Alan Milburn was nine years old when he arrived home to find the front door of his council house had been painted bright yellow. His mother, who looked after him on her own, was perplexed. In the morning it had been red, but men with brushes had come and gone. This was to have a radicalising effect on the young Tynesider. Some 40 years later, reclining in the chair of his rooftop office opposite the House of Commons, his outrage still seems fresh.
‘I can remember the emotion of being slightly freaked by the whole affair,’ he said. ‘The colour wasn’t chosen by my mum. Nor by my granddad. It was chosen by the council: but they didn’t live in that house, and we did.’ From then on, he has had a dislike of state control. ‘The reason why I cannot stand statism lies in where I come from. There was a sense then, which I could not abide, of knowing your place. And I’m afraid to say, I have never been good at that.’
Gordon Brown may well agree.
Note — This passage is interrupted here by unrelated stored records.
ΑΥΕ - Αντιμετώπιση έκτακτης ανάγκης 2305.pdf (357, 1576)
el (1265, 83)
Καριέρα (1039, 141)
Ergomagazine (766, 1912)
During Mr Milburn’s four years as health secretary, he spent much time sparring over the level of autonomy to be given to hospitals. Whether it was a Whitehall turf war or ideological battle, the Chancellor was portrayed as championing centralised control and Mr Milburn the market-driven ‘choice’ agenda. Only he saw this as Keir Hardie socialism where the state ‘enables more and controls less’. Now out of government, he is fighting the same battle.
‘There is the battle of organisation politics, which matters. But there is also the battle of ideas,’ he says. ‘Labour lost in the 1980s because we were outgunned on ideas. I want to make sure that doesn’t happen now. And it won’t. People now don’t want to be told, “Vote for me and I will sort it out.”